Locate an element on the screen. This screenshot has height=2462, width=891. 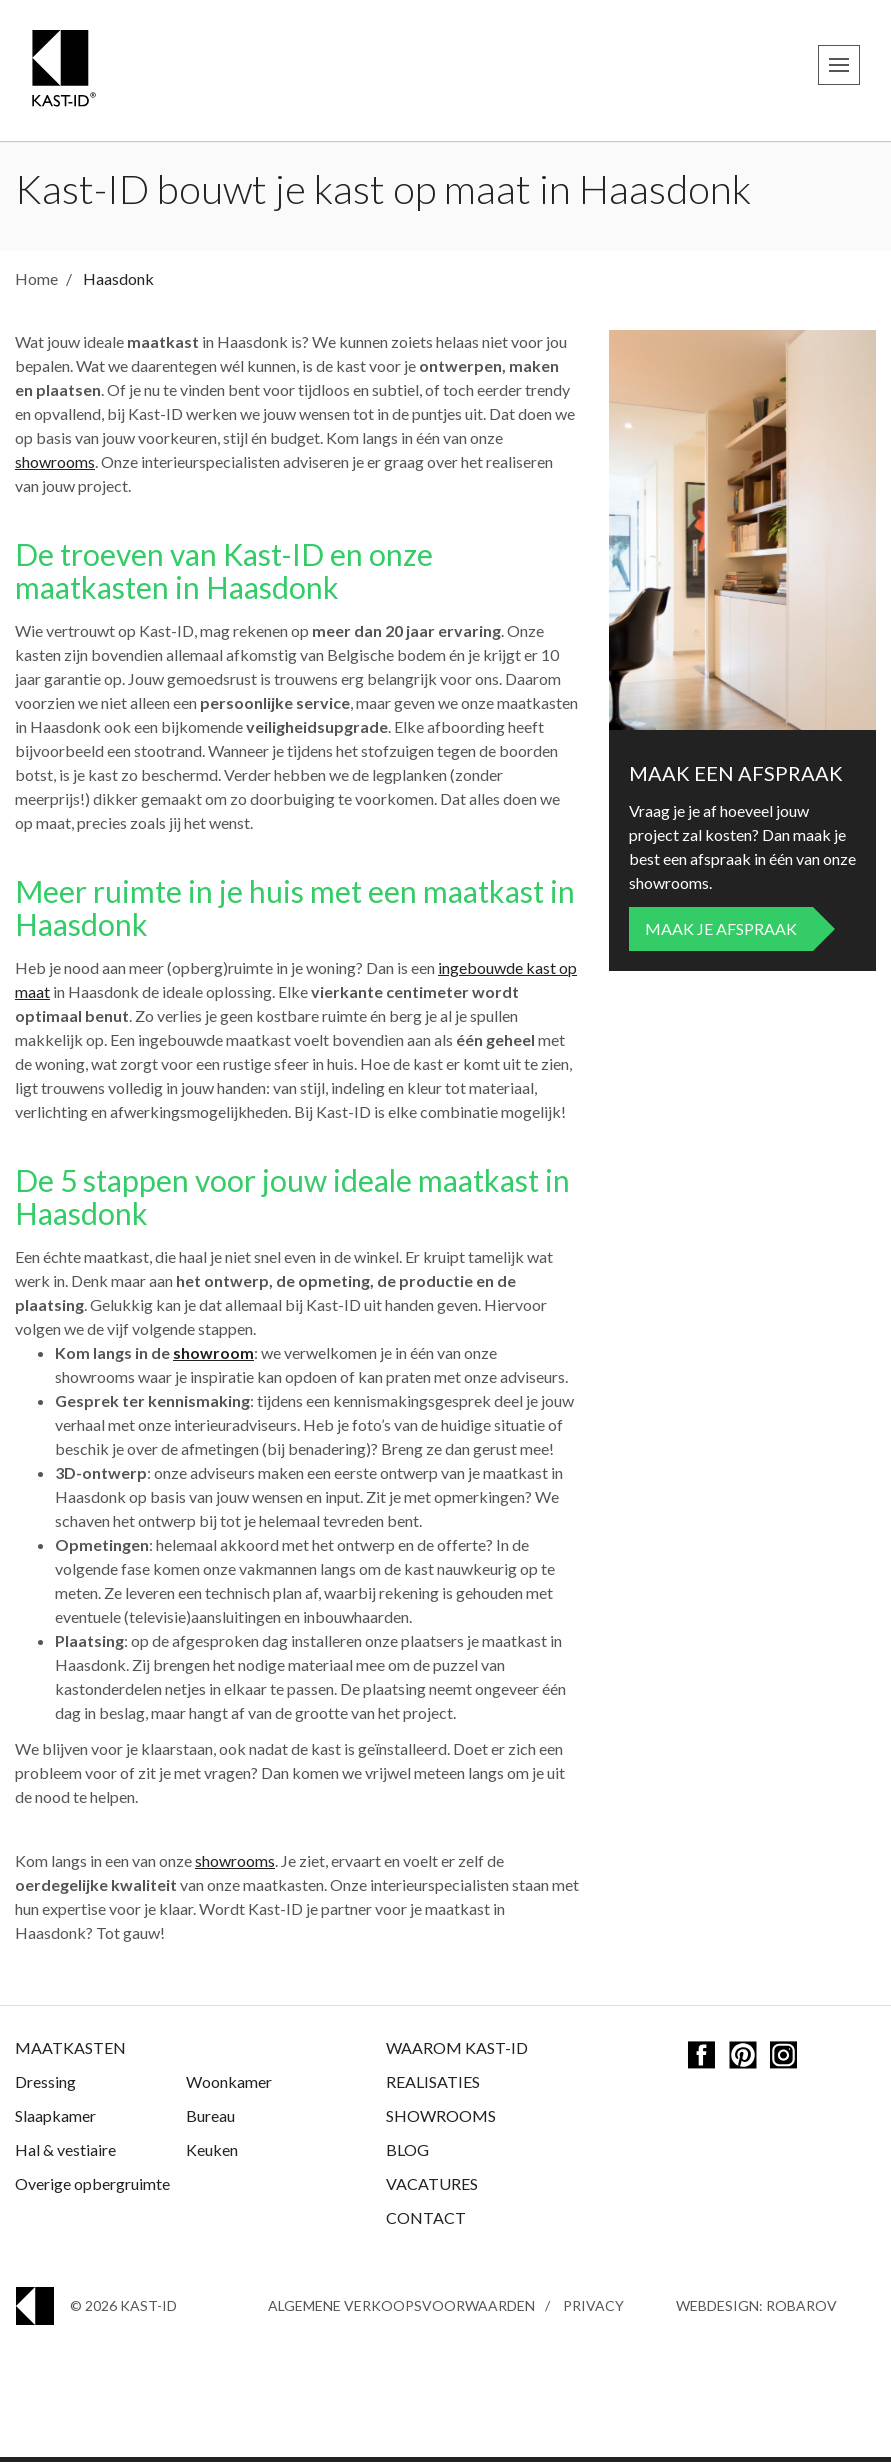
Privacy is located at coordinates (593, 2310).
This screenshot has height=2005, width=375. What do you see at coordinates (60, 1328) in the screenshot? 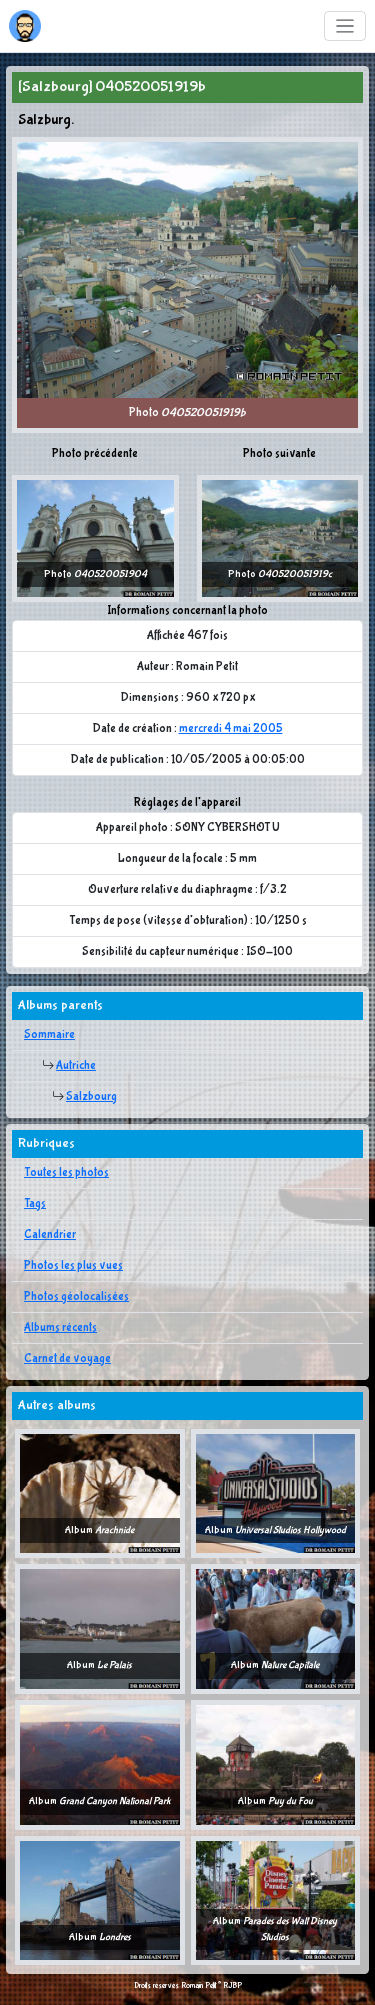
I see `Albums récents` at bounding box center [60, 1328].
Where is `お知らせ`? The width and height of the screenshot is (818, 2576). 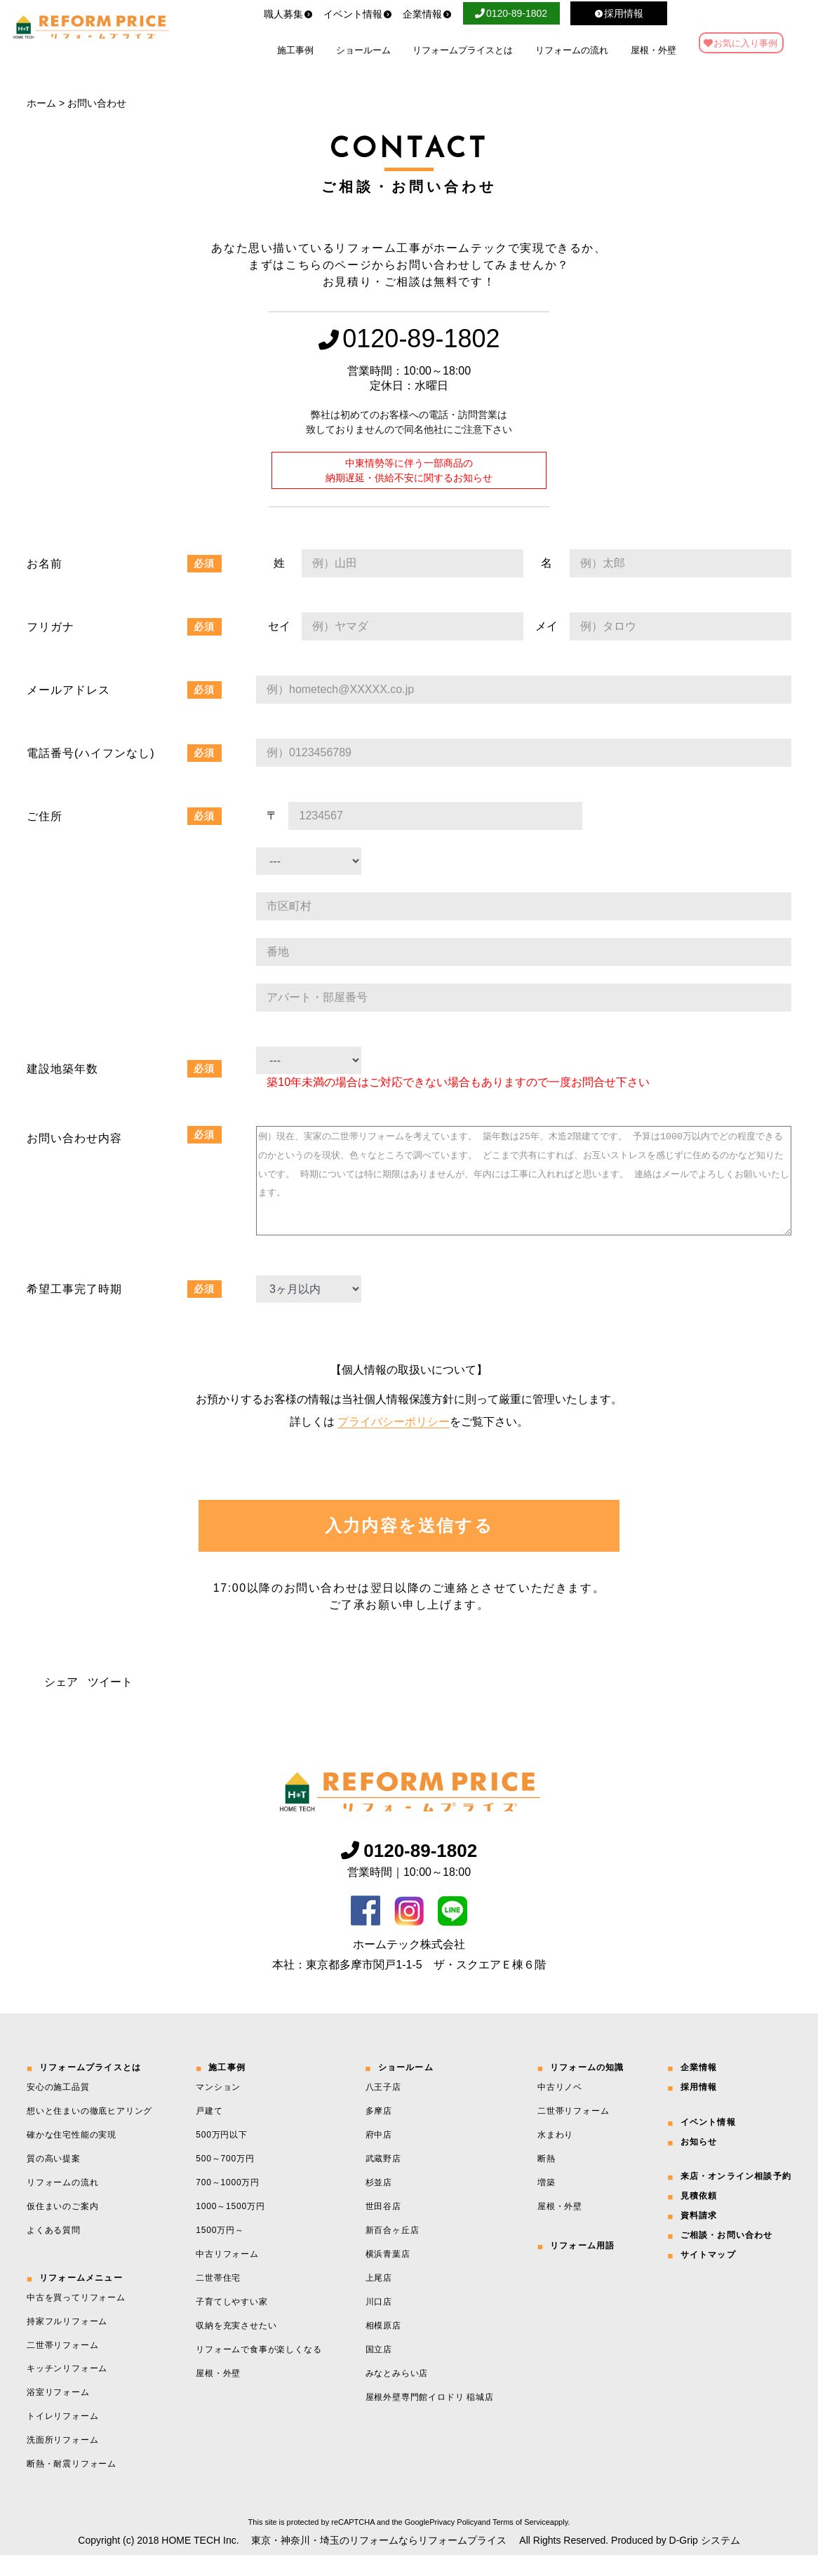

# [Prompt]
Although the records contain pictures, return only their text, exactly as written.

# [Problem solution]
Locate an element on the screen. This screenshot has height=2462, width=891. 
Privacy is located at coordinates (593, 2310).
This screenshot has height=2005, width=375. What do you see at coordinates (60, 1328) in the screenshot? 
I see `Albums récents` at bounding box center [60, 1328].
Where is `お知らせ`? The width and height of the screenshot is (818, 2576). 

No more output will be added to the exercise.